The structural similarities between the source and the target substances and estimated similar toxicokinetics presented above support the read-across hypothesis. The structural differences between the target and source substance are not expected to have an impact on the prediction. Adequate, reliable and available scientific information indicates that using the source substance for read across to the target substance is acceptable.
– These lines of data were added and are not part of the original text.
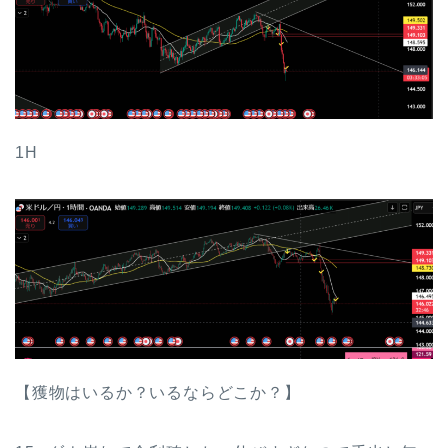
1H
【獲物はいるか？いるならどこか？】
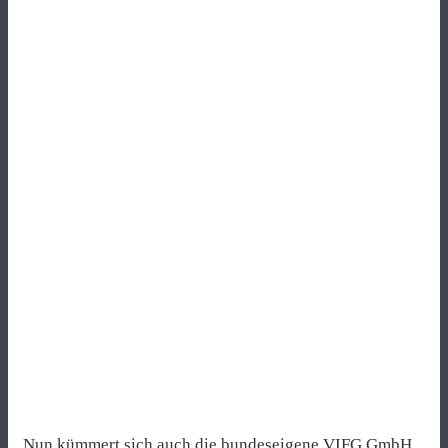
Nun kümmert sich auch die bundeseigene VIFG GmbH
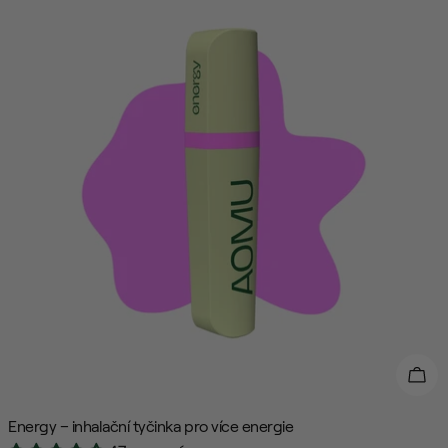
Přid
Energy – inhalační tyčinka pro více energie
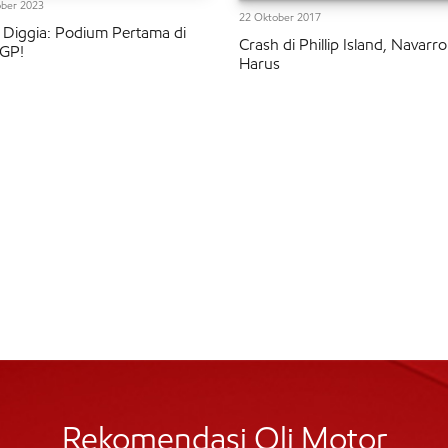
ber 2023
22 Oktober 2017
 Diggia: Podium Pertama di
Crash di Phillip Island, Navarro
GP!
Harus
Rekomendasi Oli Motor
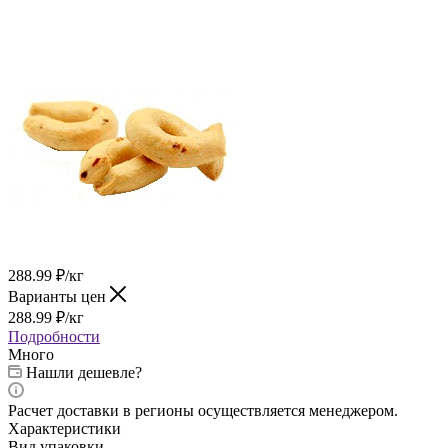
288.99
₽
/кг
Варианты цен
288.99
₽
/кг
Подробности
Много
Нашли дешевле?
Расчет доставки в регионы осуществляется менеджером.
Характеристики
Вид упаковки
Therefore, based on the considerations above, it can be concluded that the acute oral toxicity study conducted in rats with ESBO is likely to predict the acute oral toxicity of EPO and is considered as adequate to fulfill the information requirement of Annex VII 8.5.1.

The data matrix is in Section 5 of the full report attached in the study summary.

Applicant's summary and conclusion

Interpretation of results:

practically nontoxic

Remarks:

Migrated information Criteria used for interpretation of results: EU

Conclusions:

The acute oral LD50 of TK 11'278 in rats of both sexes observed over a period of 14 days is greater than 5000 mg/kg. The test material is therefore practically non toxic to the rat by this route of administration. According to Directive 67/548/EEC, no classification is warranted. According to Regulation (EC) No. 1272/2008, no classification is warranted.

Executive summary:

The acute oral LD50 of TK 11'278 in rats of both sexes observed over a period of 14 days is greater than 5000 mg/kg. The test material is therefore practically non toxic to the rat by this route of administration. According to Directive 67/548/EEC, no classification is warranted. According to Regulation (EC) No. 1272/2008, no classification is warranted.